Not only is the addition to the dienophile syn stereospecific but, as the drawing implies, it is also a syn stereospecific addition to the termini of the conjugated diene, i.e., both new bonds to the dienophile are formed from the same face, here shown to be the top face of the diene. The consequence of this stereospecificity element is that different geometric isomers of the diene lead to different adducts. For example, addition to E,E-2,4-hexadiene leads to adducts in which the two methyl groups are cis to one another in the adduct, as shown below. Again, the cis dienophile can orient the ester substitutents either endo or exo, but this time the adducts are differentiated, and the endo one is slightly favored (more about this later). The key points here are (1)the E methyl groups turn out to be cis to one another in the adduct and (2) the majority endo product has the ester groups cis to the methyl groups.

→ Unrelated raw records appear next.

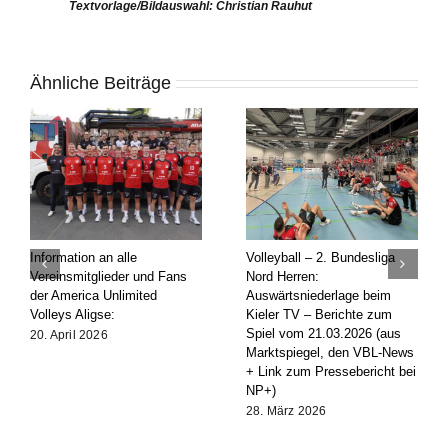
Textvorlage/Bildauswahl: Christian Rauhut
Ähnliche Beiträge
Information an alle
Volleyball – 2. Bundesliga
Vereinsmitglieder und Fans
Nord Herren:
der America Unlimited
Auswärtsniederlage beim
Volleys Aligse:
Kieler TV – Berichte zum
Spiel vom 21.03.2026 (aus
20. April 2026
Marktspiegel, den VBL-News
+ Link zum Pressebericht bei
NP+)
28. März 2026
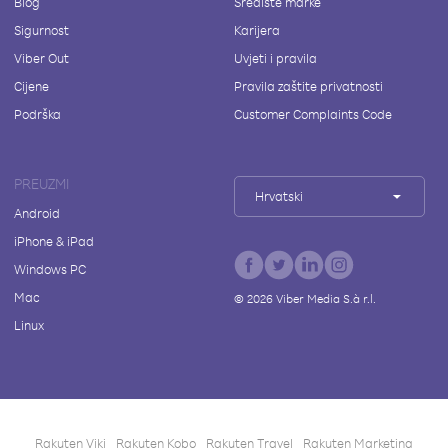
Blog
Središte marke
Sigurnost
Karijera
Viber Out
Uvjeti i pravila
Cijene
Pravila zaštite privatnosti
Podrška
Customer Complaints Code
PREUZMI
Hrvatski
Android
iPhone & iPad
Windows PC
Mac
©
2026
Viber Media S.à r.l.
Linux
Rakuten Viki
Rakuten Kobo
Rakuten Travel
Rakuten Marketing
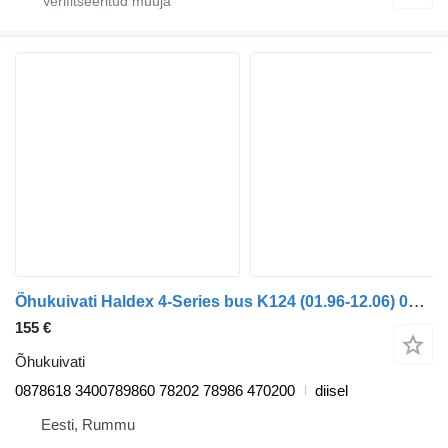
Õhukuivati Haldex 4-Series bus K124 (01.96-12.06) 0878618 tüübi jaoks bussi Scania 4-series bus (1995-2006)
155 €
Õhukuivati
0878618 3400789860 78202 78986 470200
diisel
Eesti, Rummu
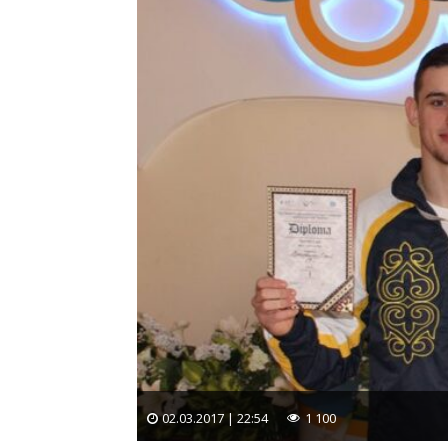
02.03.2017 | 22:54
1 100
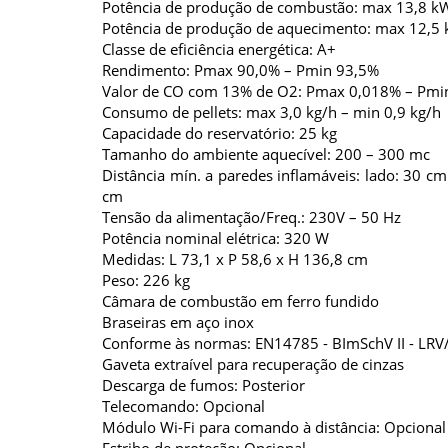
Potência de produção de combustão: max 13,8 k
Potência de produção de aquecimento: max 12,5
Classe de eficiência energética: A+
Rendimento: Pmax 90,0% – Pmin 93,5%
Valor de CO com 13% de O2: Pmax 0,018% – Pmi
Consumo de pellets: max 3,0 kg/h – min 0,9 kg/h
Capacidade do reservatório: 25 kg
Tamanho do ambiente aquecível: 200 – 300 mc
Distância mín. a paredes inflamáveis: lado: 30 cm 
cm
Tensão da alimentação/Freq.: 230V – 50 Hz
Potência nominal elétrica: 320 W
Medidas: L 73,1 x P 58,6 x H 136,8 cm
Peso: 226 kg
Câmara de combustão em ferro fundido
Braseiras em aço inox
Conforme às normas: EN14785 - BImSchV II - LRV
Gaveta extraível para recuperação de cinzas
Descarga de fumos: Posterior
Telecomando: Opcional
Módulo Wi-Fi para comando à distância: Opcional
Estribo de proteção: Opcional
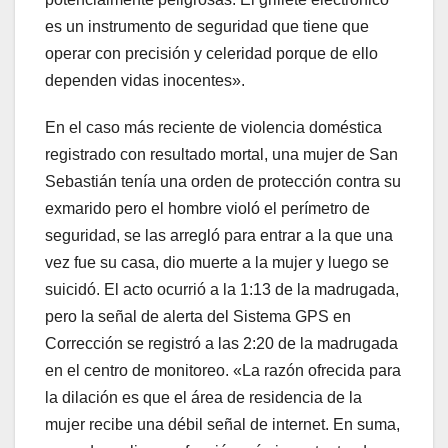
es un instrumento de seguridad que tiene que
operar con precisión y celeridad porque de ello
dependen vidas inocentes».
En el caso más reciente de violencia doméstica
registrado con resultado mortal, una mujer de San
Sebastián tenía una orden de protección contra su
exmarido pero el hombre violó el perímetro de
seguridad, se las arregló para entrar a la que una
vez fue su casa, dio muerte a la mujer y luego se
suicidó. El acto ocurrió a la 1:13 de la madrugada,
pero la señal de alerta del Sistema GPS en
Corrección se registró a las 2:20 de la madrugada
en el centro de monitoreo. «La razón ofrecida para
la dilación es que el área de residencia de la
mujer recibe una débil señal de internet. En suma,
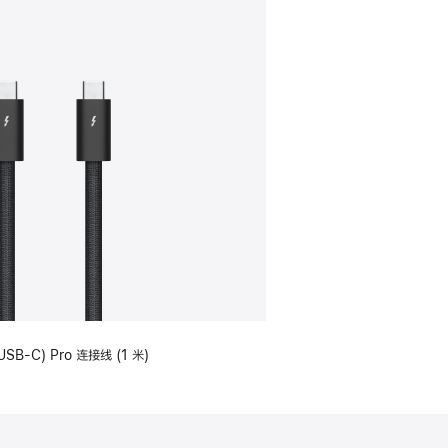
USB-C) Pro 连接线 (1 米)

Elimination reactions are the reverse of additions, and it has previously been noted that there are three potential stereochemical outcomes in additions, viz., anti stereospecificity, syn stereospecificity, and nonstereospecificity. Not surprisingly, the same three potential outcomes are possible in eliminations. In this case we are speaking of the removal of two atoms or groups (normally a beta hydrogen and a leaving group) from opposite faces of the developing pi bond, fromthe same face, or a mixture of the two. When the elimination mechanism is a stepwise one (e.g., E1CB ), the stereochemical result is usually nonstereospecificity. However, when the reaction is concerted, as in the E2 elimination mechanism, the stereochemical preference is typically anti stereospecificity. There appear to be two primary reasons for this preference anti over syn stereospecificity. First, the anti elimination can proceed via a TS in which eclipsing interactions are absent, whereas in the syn TS, eclipsing or partial eclipsing occurs in the TS. A second possible reason, however, can be given in terms of a HOMO/LUMO approach to the interaction of the developing carbanion center at the beta carbon with the C-L bond involving the leaving group (L). Since the carbanion center has a filled orbital, it must interact with a vacant C-L orbital if there is to be a bonding interaction. Of course, that would be the antibonding MO corresponding to the C-L bond. It has been noted that, ion contrast to the BMO, the ABMO has an enlarged back lobe on carbon. This is the result of the interference between the oppositely signed AO’s on carbon and the leaving group in the ABMO. In effect, the orbital density is “chased” from the antibonding region onto the back lobe. The enlarged back lobe then overlaps more efficiently with the carbanion orbital than does the diminished front lobe.